Тем не менее в этой точке пути наиболее разительно расходятся. Мне снова хочется процитировать типичный для обоих движений рассказ.
К одному из дзэнских учителей Х века пришел молодой человек из далекой страны. Учитель закрыл перед ним дверь. Тот постучал и его спросили, кто он такой и каковы его намерения. «Я способен, – сказал он, – понять основу своего существования, и я хочу получить наставления». Учитель открыл дверь, посмотрел с удивлением на пришедшего и снова закрыл ее перед ним. Некоторое время спустя юноша вернулся и все повторилось. В третий раз, когда приезжий протиснулся внутрь, учитель схватил его за шиворот и крикнул: «Говори!» Так как тот колебался с ответом, он набросился на него: «Ты бестолочь!» – и стал выталкивать его наружу. Закрывающаяся дверь ударила ученика по ноге и сломала ее. Он громко вскрикнул, и в этот же момент испытал внутреннее озарение. Позднее он основал свою собственную школу.
В хасидизме мы также слышим о «суровом» методе, а именно по отношению к грешнику, который должен вернуться к Богу. Но здесь он совершенно не свойствен учителю по отношннию к ученику, задающему вопросы. Здесь характерен следующий случай. Один из учеников равви Бунама, равви Энох, рассказывал, как он в течение целого года стремился попасть в дом своего учителя и поговорить с ним. Однако каждый раз, когда он приближался к этому дому, мужество оставляло его. Однажды он бродил по полям и плакал, и им завладело настолько сильное желание пойти к учителю, что он сразу же побежал к нему.

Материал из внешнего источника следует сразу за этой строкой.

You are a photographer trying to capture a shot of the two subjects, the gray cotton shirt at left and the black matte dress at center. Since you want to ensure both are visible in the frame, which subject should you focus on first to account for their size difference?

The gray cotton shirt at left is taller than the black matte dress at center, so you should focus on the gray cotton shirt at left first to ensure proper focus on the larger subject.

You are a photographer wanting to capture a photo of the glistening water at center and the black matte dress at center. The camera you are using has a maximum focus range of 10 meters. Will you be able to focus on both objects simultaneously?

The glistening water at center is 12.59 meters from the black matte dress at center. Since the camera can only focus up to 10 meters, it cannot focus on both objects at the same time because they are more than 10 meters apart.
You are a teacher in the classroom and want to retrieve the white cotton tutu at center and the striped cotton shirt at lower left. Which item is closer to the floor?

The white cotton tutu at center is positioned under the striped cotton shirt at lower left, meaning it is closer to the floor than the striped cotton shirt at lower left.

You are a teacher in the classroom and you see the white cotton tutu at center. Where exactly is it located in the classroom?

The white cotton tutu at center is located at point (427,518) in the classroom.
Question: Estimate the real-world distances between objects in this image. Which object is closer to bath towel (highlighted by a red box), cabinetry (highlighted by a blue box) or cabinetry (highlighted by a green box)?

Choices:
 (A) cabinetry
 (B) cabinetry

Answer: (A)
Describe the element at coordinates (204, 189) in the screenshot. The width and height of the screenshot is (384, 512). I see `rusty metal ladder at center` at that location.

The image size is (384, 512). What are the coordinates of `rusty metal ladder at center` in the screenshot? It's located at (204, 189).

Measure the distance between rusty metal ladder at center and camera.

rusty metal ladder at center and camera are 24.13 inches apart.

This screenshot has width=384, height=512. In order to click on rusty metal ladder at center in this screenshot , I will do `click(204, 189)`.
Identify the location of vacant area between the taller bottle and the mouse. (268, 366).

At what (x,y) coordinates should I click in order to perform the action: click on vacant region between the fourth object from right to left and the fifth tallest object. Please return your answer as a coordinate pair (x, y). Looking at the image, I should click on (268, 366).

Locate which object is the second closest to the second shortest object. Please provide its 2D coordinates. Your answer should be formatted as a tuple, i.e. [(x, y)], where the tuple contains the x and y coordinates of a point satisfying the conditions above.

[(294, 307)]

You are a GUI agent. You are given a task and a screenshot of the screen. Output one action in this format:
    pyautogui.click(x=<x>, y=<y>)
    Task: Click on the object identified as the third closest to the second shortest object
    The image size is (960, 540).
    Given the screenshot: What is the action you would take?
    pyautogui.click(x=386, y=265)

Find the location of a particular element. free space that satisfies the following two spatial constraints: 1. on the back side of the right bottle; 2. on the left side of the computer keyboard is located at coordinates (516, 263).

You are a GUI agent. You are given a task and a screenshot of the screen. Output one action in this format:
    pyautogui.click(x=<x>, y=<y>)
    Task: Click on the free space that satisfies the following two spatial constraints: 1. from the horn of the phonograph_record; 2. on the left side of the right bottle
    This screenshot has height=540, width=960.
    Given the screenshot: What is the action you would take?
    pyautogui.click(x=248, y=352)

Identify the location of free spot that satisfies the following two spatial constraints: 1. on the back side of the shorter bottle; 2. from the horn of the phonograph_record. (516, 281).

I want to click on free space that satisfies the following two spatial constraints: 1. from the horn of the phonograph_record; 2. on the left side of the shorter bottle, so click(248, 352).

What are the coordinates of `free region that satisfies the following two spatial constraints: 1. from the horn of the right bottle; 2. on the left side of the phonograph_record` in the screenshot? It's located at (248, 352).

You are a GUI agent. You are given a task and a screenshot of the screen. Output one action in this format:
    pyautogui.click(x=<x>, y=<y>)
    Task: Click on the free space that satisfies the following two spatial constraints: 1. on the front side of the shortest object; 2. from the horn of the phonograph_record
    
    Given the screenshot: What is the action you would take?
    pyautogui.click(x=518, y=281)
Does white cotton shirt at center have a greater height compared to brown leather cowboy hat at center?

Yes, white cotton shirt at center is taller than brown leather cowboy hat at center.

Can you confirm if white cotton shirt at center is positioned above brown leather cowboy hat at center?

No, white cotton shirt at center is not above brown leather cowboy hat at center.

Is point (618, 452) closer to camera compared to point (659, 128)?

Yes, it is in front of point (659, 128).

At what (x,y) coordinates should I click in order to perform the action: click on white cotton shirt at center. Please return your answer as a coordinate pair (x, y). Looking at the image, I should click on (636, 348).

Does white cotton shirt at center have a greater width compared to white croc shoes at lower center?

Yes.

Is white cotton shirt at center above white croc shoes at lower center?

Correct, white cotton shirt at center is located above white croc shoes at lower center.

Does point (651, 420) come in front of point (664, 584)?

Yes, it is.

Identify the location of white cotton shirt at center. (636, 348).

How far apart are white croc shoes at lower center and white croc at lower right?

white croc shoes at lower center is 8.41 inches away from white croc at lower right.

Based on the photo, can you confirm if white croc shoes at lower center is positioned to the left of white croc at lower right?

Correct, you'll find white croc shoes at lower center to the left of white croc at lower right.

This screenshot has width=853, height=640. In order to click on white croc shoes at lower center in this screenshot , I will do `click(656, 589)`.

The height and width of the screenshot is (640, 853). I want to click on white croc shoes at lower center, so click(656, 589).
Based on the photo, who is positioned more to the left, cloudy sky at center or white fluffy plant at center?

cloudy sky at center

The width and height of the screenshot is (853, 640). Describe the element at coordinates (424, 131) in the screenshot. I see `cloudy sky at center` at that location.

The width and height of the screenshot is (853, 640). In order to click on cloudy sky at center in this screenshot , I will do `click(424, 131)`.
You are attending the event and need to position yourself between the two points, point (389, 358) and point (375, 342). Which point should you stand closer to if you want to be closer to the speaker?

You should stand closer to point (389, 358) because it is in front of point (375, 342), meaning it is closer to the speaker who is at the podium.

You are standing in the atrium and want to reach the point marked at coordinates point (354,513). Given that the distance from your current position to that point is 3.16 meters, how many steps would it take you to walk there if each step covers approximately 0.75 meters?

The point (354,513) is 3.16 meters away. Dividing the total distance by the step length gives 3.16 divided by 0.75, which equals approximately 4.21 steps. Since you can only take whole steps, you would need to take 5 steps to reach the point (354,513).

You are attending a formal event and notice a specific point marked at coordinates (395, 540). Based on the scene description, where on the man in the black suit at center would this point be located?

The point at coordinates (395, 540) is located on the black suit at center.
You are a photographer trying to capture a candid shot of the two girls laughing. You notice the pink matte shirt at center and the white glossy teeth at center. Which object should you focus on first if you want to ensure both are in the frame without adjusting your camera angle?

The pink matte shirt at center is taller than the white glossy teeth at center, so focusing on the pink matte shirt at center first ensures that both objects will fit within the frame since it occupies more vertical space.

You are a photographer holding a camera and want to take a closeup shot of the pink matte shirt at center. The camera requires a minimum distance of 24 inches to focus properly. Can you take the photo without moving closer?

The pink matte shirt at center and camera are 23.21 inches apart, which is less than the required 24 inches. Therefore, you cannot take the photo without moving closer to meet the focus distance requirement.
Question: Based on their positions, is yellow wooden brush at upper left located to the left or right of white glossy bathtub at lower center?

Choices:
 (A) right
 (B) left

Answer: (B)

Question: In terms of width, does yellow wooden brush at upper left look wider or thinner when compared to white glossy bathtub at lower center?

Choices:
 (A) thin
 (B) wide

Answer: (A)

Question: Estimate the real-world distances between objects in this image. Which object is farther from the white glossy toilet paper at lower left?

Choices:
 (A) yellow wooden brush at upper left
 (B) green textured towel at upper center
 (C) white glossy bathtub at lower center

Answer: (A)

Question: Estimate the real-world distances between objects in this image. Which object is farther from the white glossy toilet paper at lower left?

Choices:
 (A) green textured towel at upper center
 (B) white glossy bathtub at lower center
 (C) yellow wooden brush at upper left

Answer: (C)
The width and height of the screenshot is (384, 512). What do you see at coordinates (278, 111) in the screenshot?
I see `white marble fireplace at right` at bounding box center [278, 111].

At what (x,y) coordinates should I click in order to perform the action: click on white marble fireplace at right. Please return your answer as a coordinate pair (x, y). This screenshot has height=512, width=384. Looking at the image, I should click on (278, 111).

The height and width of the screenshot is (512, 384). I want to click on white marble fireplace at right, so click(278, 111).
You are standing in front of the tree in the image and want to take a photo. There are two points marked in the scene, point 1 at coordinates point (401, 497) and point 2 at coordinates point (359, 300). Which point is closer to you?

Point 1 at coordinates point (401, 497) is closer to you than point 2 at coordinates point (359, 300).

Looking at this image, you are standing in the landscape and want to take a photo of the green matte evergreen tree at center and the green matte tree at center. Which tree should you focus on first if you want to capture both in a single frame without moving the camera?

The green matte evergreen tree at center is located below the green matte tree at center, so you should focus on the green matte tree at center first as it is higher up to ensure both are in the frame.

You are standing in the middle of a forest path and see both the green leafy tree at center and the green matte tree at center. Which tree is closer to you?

Тот спросил его: «Почему ты плачешь?» Энох ответил: «Разве я не человеческое существо, живущее в этом мире, и разве я не наделен глазами, сердцем и всеми членами своего тела, однако я не знаю, с какой целью я создан и какая от меня польза миру?» – «Маленький глупец, – сказал равви Бунам, – я мучаюсь точно так же. Приходи этим вечером поужинать со мной».